Pendant que la Constitution européenne est en soins intensifs à Bruxelles, l'état de celle - pas encore morte - de la France, n'inquiète presque personne. Souvenons-nous : ils étaient 730 "représentants du peuple" (66 contre et 96 abstentions), le 28 février 2005, trimbalés en autocar sous bonne escorte jusqu'au château de Versailles, pour y voter "oui" à la Constitution européenne, avant d'aller coller leurs petits timbres-souvenirs de cette journée historique. Mais cette dix-huitième réforme constitutionnelle allait s'avérer aussi prématurée qu'inutile.

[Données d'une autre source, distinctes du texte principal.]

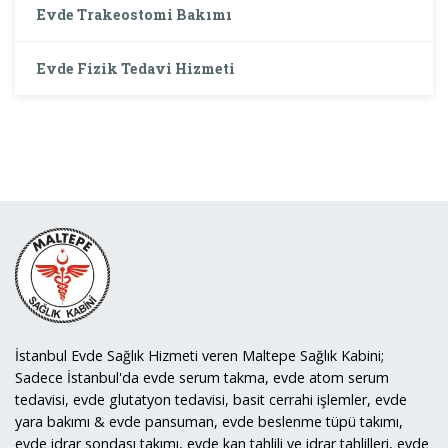
Evde Trakeostomi Bakımı
Evde Fizik Tedavi Hizmeti
İstanbul Evde Sağlık Hizmeti veren Maltepe Sağlık Kabini;
Sadece İstanbul'da evde serum takma, evde atom serum
tedavisi, evde glutatyon tedavisi, basit cerrahi işlemler, evde
yara bakımı & evde pansuman, evde beslenme tüpü takımı,
evde idrar sondası takımı, evde kan tahlili ve idrar tahlilleri, evde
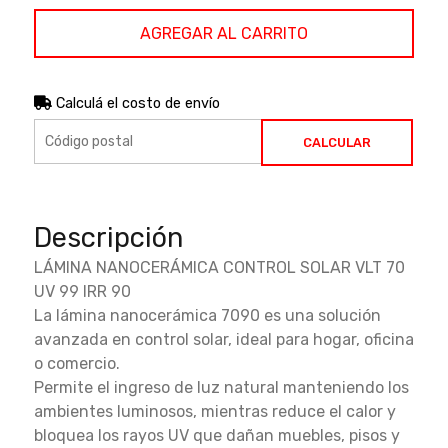
AGREGAR AL CARRITO
Calculá el costo de envío
CALCULAR
Descripción
LÁMINA NANOCERÁMICA CONTROL SOLAR VLT 70
UV 99 IRR 90
La lámina nanocerámica 7090 es una solución
avanzada en control solar, ideal para hogar, oficina
o comercio.
Permite el ingreso de luz natural manteniendo los
ambientes luminosos, mientras reduce el calor y
bloquea los rayos UV que dañan muebles, pisos y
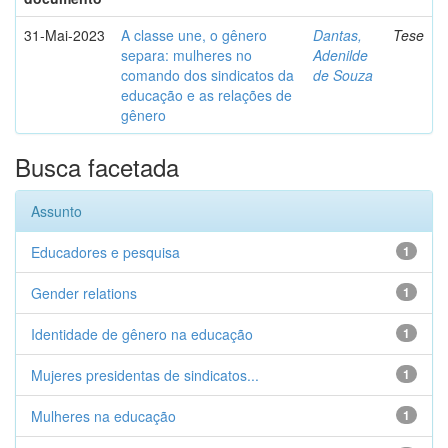
31-Mai-2023
A classe une, o gênero
Dantas,
Tese
separa: mulheres no
Adenilde
comando dos sindicatos da
de Souza
educação e as relações de
gênero
Busca facetada
Assunto
Educadores e pesquisa
1
Gender relations
1
Identidade de gênero na educação
1
Mujeres presidentas de sindicatos...
1
Mulheres na educação
1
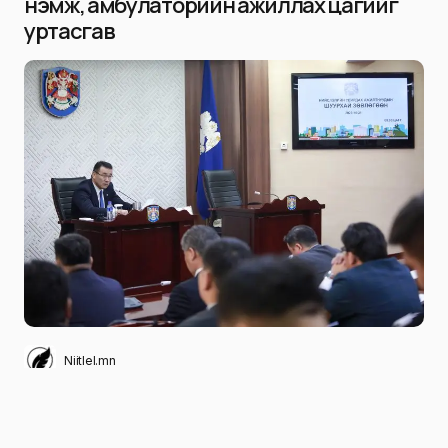
нэмж, амбулаторийн ажиллах цагийг
уртасгав
Niitlel.mn
0
31/10/2022
ХУВААЛЦАХ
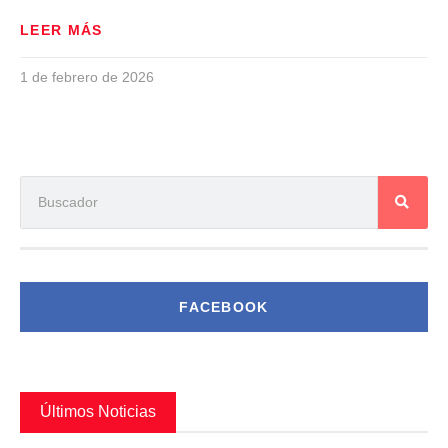
LEER MÁS
1 de febrero de 2026
FACEBOOK
Últimos Noticias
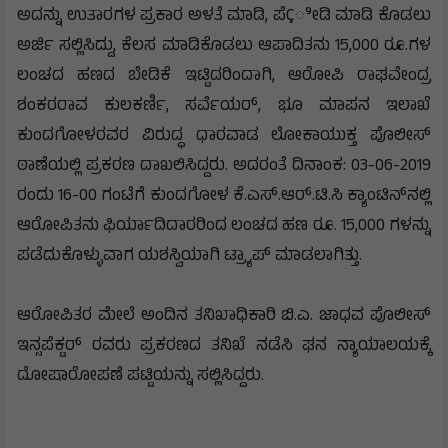
ಅದನ್ನು ಉತಾರಗಳ ಪ್ರಕಾರ ಅಳತೆ ಮಾಡಿ, ಪೆÇೀಡಿ ಮಾಡಿ ಕೊಡಲು
ಅರ್ಜಿ ಸಲ್ಲಿಸಿದ್ದು, ಕೆಲಸ ಮಾಡಿಕೊಡಲು ಆಪಾದಿತನು 15,000 ರೂ.ಗಳ
ಲಂಚದ ಹಣದ ಬೇಡಿಕೆ ಇಟ್ಟಿದರಿಂದಾಗಿ, ಆರೋಪಿ ರಾಘವೇಂದ್ರ
ಶಂಕರರಾವ ಕುಲಕರ್ಣಿ, ಸರ್ವೆಯರ್, ಭೂ ಮಾಪನ ಇಲಾಖೆ
ಕುಂದಗೋಳರವರ ವಿರುದ್ಧ ಧಾರವಾಡ ಲೋಕಾಯುಕ್ತ ಪೊಲೀಸ್
ಠಾಣೆಯಲ್ಲಿ ಪ್ರಕರಣ ದಾಖಲಿಸಿದ್ದರು. ಅದರಂತೆ ದಿನಾಂಕ: 03-06-2019
ರಂದು 16-00 ಗಂಟೆಗೆ ಕುಂದಗೋಳ ಕೆ.ಎಸ್.ಆರ್.ಟಿ.ಸಿ ಕ್ಯಾಂಟಿನ್
ನಲ್ಲಿ
ಆರೋಪಿತನು ಫಿರ್ಯಾದಿದಾರರಿಂದ ಲಂಚದ ಹಣ ರೂ. 15,000 ಗಳನ್ನು
ಪಡೆದುಕೊಳ್ಳುವಾಗ ಯಶಸ್ವಿಯಾಗಿ ಟ್ರ್ಯಾಪ್ ಮಾಡಲಾಗಿತ್ತು.
ಆರೋಪಿತರ ಮೇಲೆ ಅಂದಿನ ತನಿಖಾಧಿಕಾರಿ ಬಿ.ಎ. ಜಾಧವ ಪೊಲೀಸ್
ಇನ್ಸಪೆಕ್ಟರ್ ರವರು ಪ್ರಕರಣದ ತನಿಖೆ ನಡೆಸಿ ಘನ ನ್ಯಾಯಾಲಯಕ್ಕೆ
ದೋಷಾರೋಪಣೆ ಪಟ್ಟಿಯನ್ನು ಸಲ್ಲಿಸಿದ್ದರು.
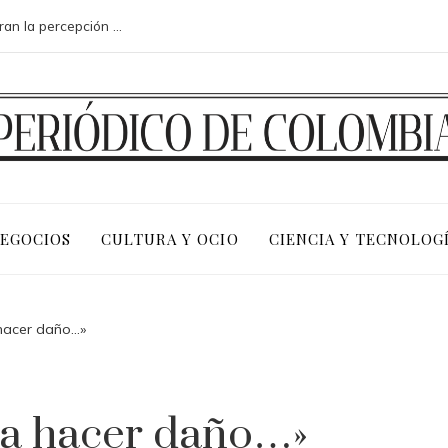
Los 10 animales con sentidos que superan la percepción humana en entornos extremos
NEGOCIOS
CULTURA Y OCIO
CIENCIA Y TECNOLOG
 hacer daño…»
a a hacer daño…»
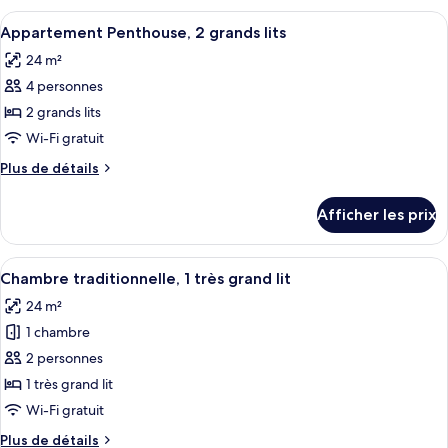
1
Penthouse,
Afficher
Une chambre d’hôtel avec deux lits, un
très
6
1
Appartement Penthouse, 2 grands lits
toutes
grand
très
24 m²
grand
les
lit,
lit,
4 personnes
photos
terrasse
terrasse
pour
2 grands lits
ce
Wi-Fi gratuit
type
Plus
Plus de détails
de
de
chambre :
détails
Afficher les prix
pour
Appartement
Appartement
Penthouse,
Penthouse,
Afficher
Une chambre avec un grand lit, une tab
2
5
2
Chambre traditionnelle, 1 très grand lit
toutes
grands
grands
24 m²
lits
les
lits
1 chambre
photos
pour
2 personnes
ce
1 très grand lit
type
Wi-Fi gratuit
de
Plus
Plus de détails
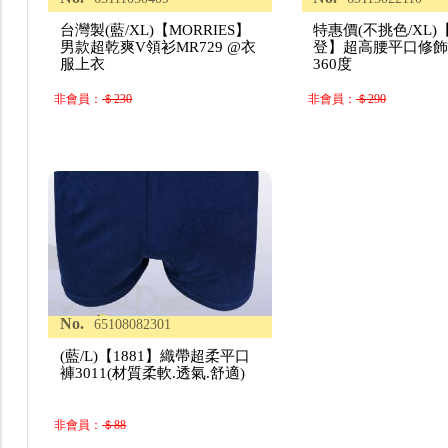
台灣製(藍/XL)【MORRIES】
特惠價(不挑色/XL
男款超乾爽V領衫MR729 @衣
登】超高腰平口修
服上衣
360度
非會員：
＄230
非會員：
＄290
No.
65108082301
(藍/L)【1881】織帶超柔平口
褲3011(材質柔軟.透氣.舒適)
非會員：
＄88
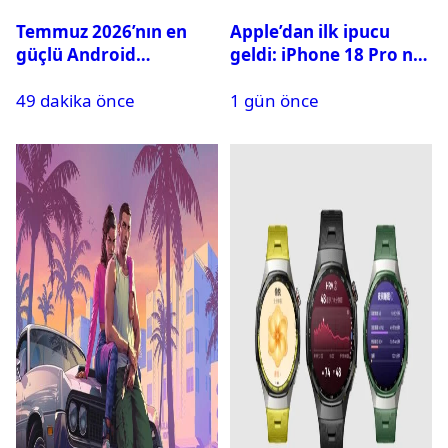
Temmuz 2026’nın en
Apple’dan ilk ipucu
güçlü Android
geldi: iPhone 18 Pro ne
telefonları belli oldu
zaman tanıtılacak?
49 dakika önce
1 gün önce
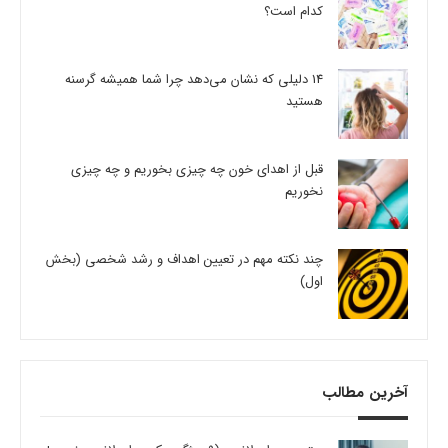
کدام است؟
14 دلیلی که نشان می‌دهد چرا شما همیشه گرسنه
هستید
قبل از اهدای خون چه چیزی بخوریم و چه چیزی
نخوریم
چند نکته مهم در تعیین اهداف و رشد شخصی (بخش
اول)
آخرین مطالب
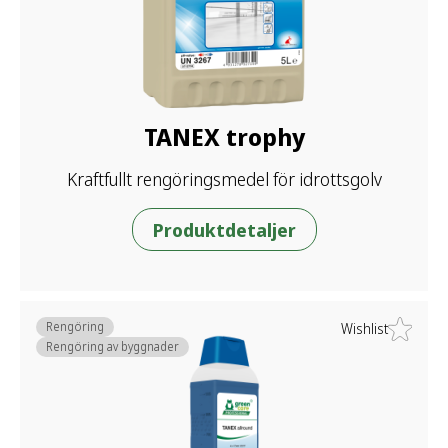
TANEX trophy
Kraftfullt rengöringsmedel för idrottsgolv
Produktdetaljer
Rengöring
Wishlist
Rengöring av byggnader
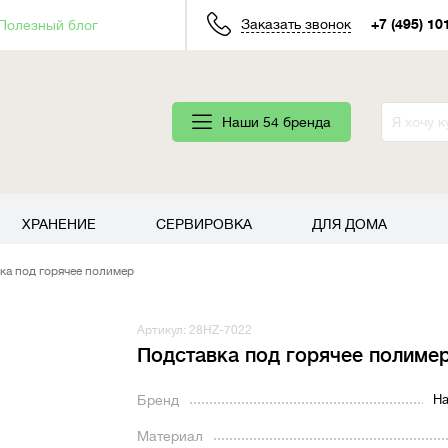
Заказать звонок
+7 (495) 10
Полезный блог
Наши 54 бренда
ХРАНЕНИЕ
СЕРВИРОВКА
ДЛЯ ДОМА
ка под горячее полимер
Артикул: 28HZ-7022
Подставка под горячее полиме
Бренд
Ha
Материал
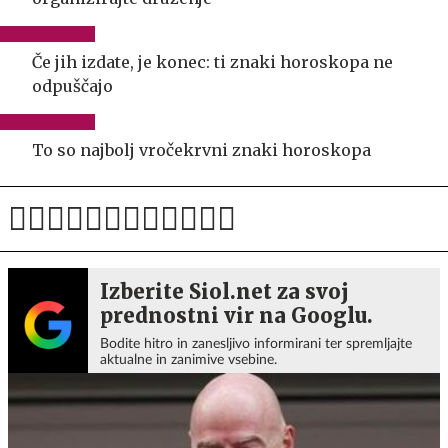
Če jih izdate, je konec: ti znaki horoskopa ne
odpuščajo
To so najbolj vročekrvni znaki horoskopa
Izberite Siol.net za svoj
prednostni vir na Googlu.
Bodite hitro in zanesljivo informirani ter spremljajte
aktualne in zanimive vsebine.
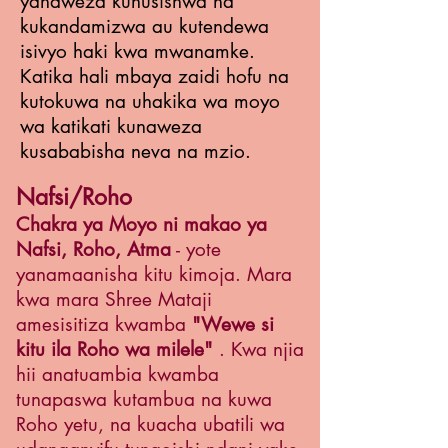
yanaweza kuhusishwa na
kukandamizwa au kutendewa
isivyo haki kwa mwanamke.
Katika hali mbaya zaidi hofu na
kutokuwa na uhakika wa moyo
wa katikati kunaweza
kusababisha neva na mzio.
Nafsi/Roho
Chakra ya Moyo ni makao ya
Nafsi, Roho, Atma
- yote
yanamaanisha kitu kimoja. Mara
kwa mara Shree Mataji
amesisitiza kwamba
"Wewe si
kitu ila Roho wa milele"
. Kwa njia
hii anatuambia kwamba
tunapaswa kutambua na kuwa
Roho yetu, na kuacha ubatili wa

Que reste-t-il de la Constitution ?
Que reste-t-il de la Constitution ?

Cinq députés Ump se sont décidés à déposer une proposition d'abrogation de la loi du 1er mars

Ce jour là en effet, dans l'hémicycle du Congrès du parlement, députés et sénateurs "faisaient" l'Histoire (Lire notre article du 1er mars Ils votaient massivement une réforme de la Constitution française destinée à lui emboiter une autre Constitution, celle de l'Union européenne établie par le fameux Traité. Car c'est un Traité contraire à la Constitution française que le Président de la République avait signé... Il fallait donc modifier l'un pour le rendre compatible à l'autre. Ordre du Conseil constitutionnel. Naturellement, c'est le texte national que l'on a choisi de soumettre. Les parlementaires venaient de faire un nouveau trou dans la Constitution de la Vème République, il ne restait plus au peuple qu'à y planter celle plus épaisse, plus lourde, plus définitive, de l'Europe unique.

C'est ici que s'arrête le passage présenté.